(Records from a data source)
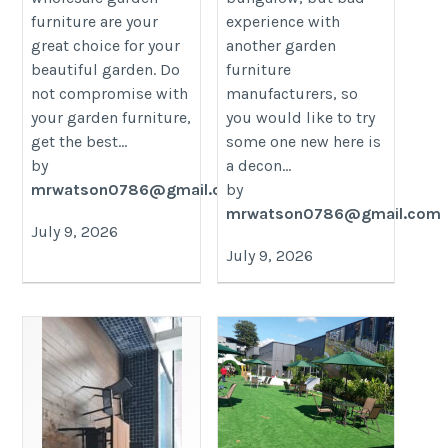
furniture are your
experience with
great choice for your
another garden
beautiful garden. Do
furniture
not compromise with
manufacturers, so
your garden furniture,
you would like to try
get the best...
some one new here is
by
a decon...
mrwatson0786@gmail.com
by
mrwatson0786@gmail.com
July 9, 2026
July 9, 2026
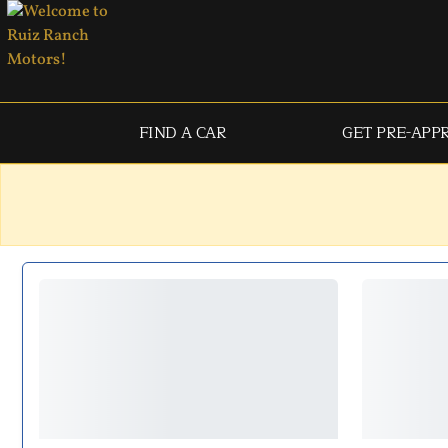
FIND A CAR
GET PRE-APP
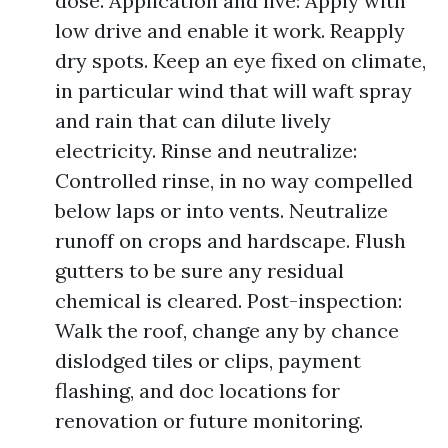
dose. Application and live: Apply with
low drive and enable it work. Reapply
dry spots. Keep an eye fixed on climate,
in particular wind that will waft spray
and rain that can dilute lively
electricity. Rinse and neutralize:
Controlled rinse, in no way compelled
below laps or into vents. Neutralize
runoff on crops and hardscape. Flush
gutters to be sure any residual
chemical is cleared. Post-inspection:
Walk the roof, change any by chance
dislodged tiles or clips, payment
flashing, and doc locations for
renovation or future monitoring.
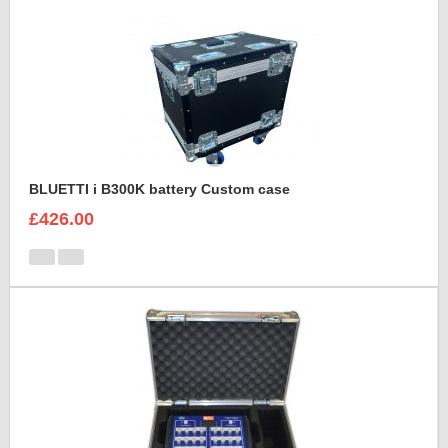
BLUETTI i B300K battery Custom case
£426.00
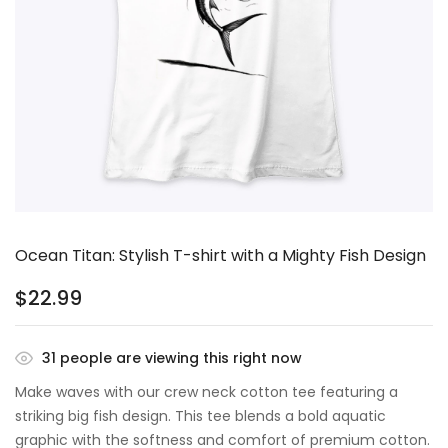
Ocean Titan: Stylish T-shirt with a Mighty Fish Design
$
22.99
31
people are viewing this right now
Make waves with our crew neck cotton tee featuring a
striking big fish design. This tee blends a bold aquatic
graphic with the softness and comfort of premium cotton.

#### Assigned task:
From the entries above, print the lines beginning at the one with "dose. Application and live: Apply with" and stopping after the one with "Walk the roof, change any by chance", exactly as written and with nothing else.

#### Answer section:
dose. Application and live: Apply with
low drive and enable it work. Reapply
dry spots. Keep an eye fixed on climate,
in particular wind that will waft spray
and rain that can dilute lively
electricity. Rinse and neutralize:
Controlled rinse, in no way compelled
below laps or into vents. Neutralize
runoff on crops and hardscape. Flush
gutters to be sure any residual
chemical is cleared. Post-inspection:
Walk the roof, change any by chance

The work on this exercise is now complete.